Kabul delays elections a second time, creating space for U.S.-led efforts to end the 17-year conflict with the Taliban
War-torn Afghanistan has delayed its presidential election until Sept. 28, officials announced on Wednesday, the second time the ballot has been put back and five months later than it was originally scheduled to be held.
The announcement by the Independent Election Commission (IEC) comes after speculation that the vote would be postponed to create space for U.S.-led efforts to end the 17-year war with the Taliban.
The presidential ballot was originally scheduled for April 20, then delayed to July 20. Many observers had considered both dates unrealistic given the Independent Election Commission (IEC) had yet to finalize results of October’s shambolic parliamentary elections.
The IEC said in a statement on Wednesday that the vote had faced “numerous problems and challenges … therefore holding the elections based on the timelines previously announced is not possible.”

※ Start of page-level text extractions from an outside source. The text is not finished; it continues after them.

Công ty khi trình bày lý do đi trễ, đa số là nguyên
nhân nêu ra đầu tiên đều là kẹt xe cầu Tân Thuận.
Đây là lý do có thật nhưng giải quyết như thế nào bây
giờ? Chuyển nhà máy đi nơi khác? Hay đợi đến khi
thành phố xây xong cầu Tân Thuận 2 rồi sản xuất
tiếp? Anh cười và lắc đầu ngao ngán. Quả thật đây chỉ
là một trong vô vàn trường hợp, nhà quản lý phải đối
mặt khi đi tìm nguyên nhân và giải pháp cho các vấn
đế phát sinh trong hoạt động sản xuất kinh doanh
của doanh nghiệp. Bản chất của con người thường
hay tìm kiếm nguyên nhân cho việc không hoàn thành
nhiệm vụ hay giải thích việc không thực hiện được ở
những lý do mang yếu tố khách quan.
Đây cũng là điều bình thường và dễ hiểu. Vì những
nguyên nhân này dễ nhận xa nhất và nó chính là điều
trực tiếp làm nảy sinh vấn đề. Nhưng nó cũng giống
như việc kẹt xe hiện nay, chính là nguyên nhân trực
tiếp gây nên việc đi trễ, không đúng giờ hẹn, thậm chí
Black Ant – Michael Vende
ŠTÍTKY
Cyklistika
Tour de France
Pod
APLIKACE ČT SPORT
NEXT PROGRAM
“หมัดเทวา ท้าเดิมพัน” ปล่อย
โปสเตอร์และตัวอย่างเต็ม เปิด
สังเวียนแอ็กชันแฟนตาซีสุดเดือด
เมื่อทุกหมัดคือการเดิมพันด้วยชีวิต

“In order to better implement the rule of election law, ensure transparency as well as voter registration, the presidential election, provincial council election as well as the parliamentary election of Ghazni province will be held on Sept. 28,” the statement said. The election should go ahead, it added, “provided all relevant sides, especially the government and the international community, provide the IEC with the required budget on time.”
A spokesman for President Ashraf Ghani, who plans to seek re-election, said the government respects the decision and is “fully prepared to cooperate with the IEC.” The statement did not mention the ongoing talks between the U.S. and the Taliban, which have caused unease in Kabul as Washington seeks a way out of its longest war.
Afghan officials have voiced frustration at being sidelined in the process, complaining it undermines the legitimacy of the government in Kabul, which the Taliban dismisses as a puppet regime.
Earlier this month a close Ghani aide sparked a diplomatic spat with Washington by criticizing the talks. “We don’t know what’s going on. We don’t have the kind of transparency that we should have,” Hamdullah Mohib, Afghanistan’s national security adviser, told media during a visit to Washington. “The last people to find out are us.”
U.S. special envoy Zalmay Khalilzad, who is leading the talks for Washington, said after the latest round ended in Doha earlier this month that “real strides” had been made but no agreement was reached on a timetable for a troop withdrawal.
He spoke of an agreement “in draft” on the issues of counter-terrorism, assurances from the Taliban and troop withdrawal, and suggested the next phases would be intra-Afghan dialogue and a ceasefire, but stressed that nothing was finalized.
Many Afghans are worried that Ghani’s fragile unity government would collapse if U.S. troops pulled out, enabling the Taliban to return to power and potentially sparking another bloody civil war. There also are concerns the presidential election, which will now be held nearer the Taliban’s traditional fighting season, could unleash a wave of deadly violence as militants seek to disrupt the vote.